If you eat a healthy diet that includes milk and milk alternatives (such as fortified soy or rice beverages), are regularly outside in the sun, have light skin, and are under age 50, you may not need supplements. However, blood tests show that many people lack vitamin D, particularly during the winter months. Various Canadian agencies have made recommendations about the amount of vitamin D one should take.
Health Canada is in the process of changing and updating recommendations, as the last updates were done in 1997. A review board of Canadian and American scientists set these nutrient reference values for vitamin D (see sidebar). Many researchers view Canada’s standards as outdated, as these guidelines were based mainly on low levels of vitamin D needed to prevent childhood rickets.
Adequate Intake (AI) values for Vitamin D
|0 - 1 year||200 IU per day|
|2 to 50 years||200 IU per day|
|51 to 70 years||400 IU per day|
|Older than 70 years||600 IU per day|
|The Tolerable Upper Level of Intake (UL) for those over age one is 2000 IU/day. For pregnant women the UL can range between 1000 IU/day and 4000 IU/day.|
Canada’s Food Guide recommends men and women over age 50 take a 400 IU vitamin D supplement daily.
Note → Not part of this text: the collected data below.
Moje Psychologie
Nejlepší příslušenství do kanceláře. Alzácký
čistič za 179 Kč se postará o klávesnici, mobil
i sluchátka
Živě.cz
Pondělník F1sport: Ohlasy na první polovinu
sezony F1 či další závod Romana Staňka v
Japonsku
Osteoporosis Canada recommends 400 IU per day for those aged 19 to 50. It recommends 800 IU per day for people over 50. Supplements may be necessary, as few foods contain vitamin D naturally.
The Canadian Cancer Society (CCS) recommends 1,000 IU of vitamin D every day. During spring and summer, many can get this amount from normal daily exposure to the sun. However, a supplement may be necessary in fall and winter. The CCS also suggests that those who are older, have dark skin or little sun exposure consider taking 1000 IU of vitamin D daily year-round.
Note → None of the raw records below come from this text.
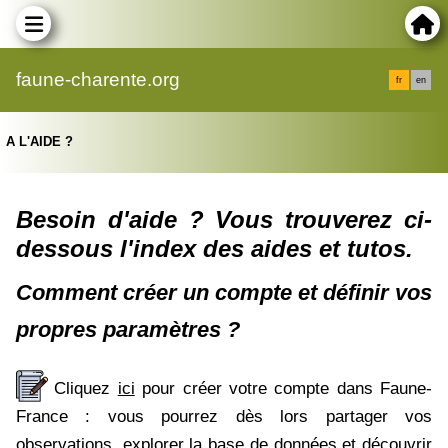
faune-charente.org
fr
en
A L'AIDE ?
Besoin d'aide ? Vous trouverez ci-
dessous l'index des aides et tutos.
Comment créer un compte et définir vos
propres paramètres ?
Cliquez
ici
pour créer votre compte dans Faune-
France : vous pourrez dès lors partager vos
observations, explorer la base de données et découvrir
Health Canada recommends that all breastfed babies receive 400 IU of vitamin D daily. A daily supplement of 800 IU is suggested for breastfed babies living in Canada’s northern communities, or above the 60th parallel. Babies should receive a supplement until they are eating foods that provide them with the vitamin D they need.
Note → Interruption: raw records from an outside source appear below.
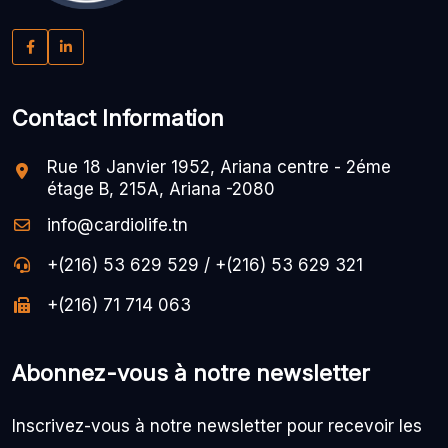
Contact Information
Rue 18 Janvier 1952, Ariana centre - 2éme
étage B, 215A, Ariana -2080
info@cardiolife.tn
+(216) 53 629 529 / +(216) 53 629 321
+(216) 71 714 063
Abonnez-vous à notre newsletter
Inscrivez-vous à notre newsletter pour recevoir les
It is likely that most people living in Canada lack vitamin D. Adults living in Canada should consider increasing their intake during fall and winter. Because of our northern climate, we must get vitamin D from food sources and supplements to meet our vitamin D requirements.
Most multivitamins found over-the-counter contain 400 IU of vitamin D. It may be bought by itself as a 400 or 1000 IU amount, or combined with calcium and other minerals. It is important to supplement your diet with 1000 IU a day of vitamin D. If you take a supplement of 1000 IU, there is no need to be concerned if your intake is slightly above that, as a number of experts feel that the 2000 IU upper limit is too low.
More evidence is needed before blood screening for low levels of vitamin D becomes routine. Many researchers suggest current guidelines for vitamin D may be too low. New research will increase understanding about the best doses of vitamin D.
If you think you may not be getting enough vitamin D, talk to your doctor, pharmacist or registered dietitian. Eat a healthy, well balanced diet that follows Canada’s Food Guide.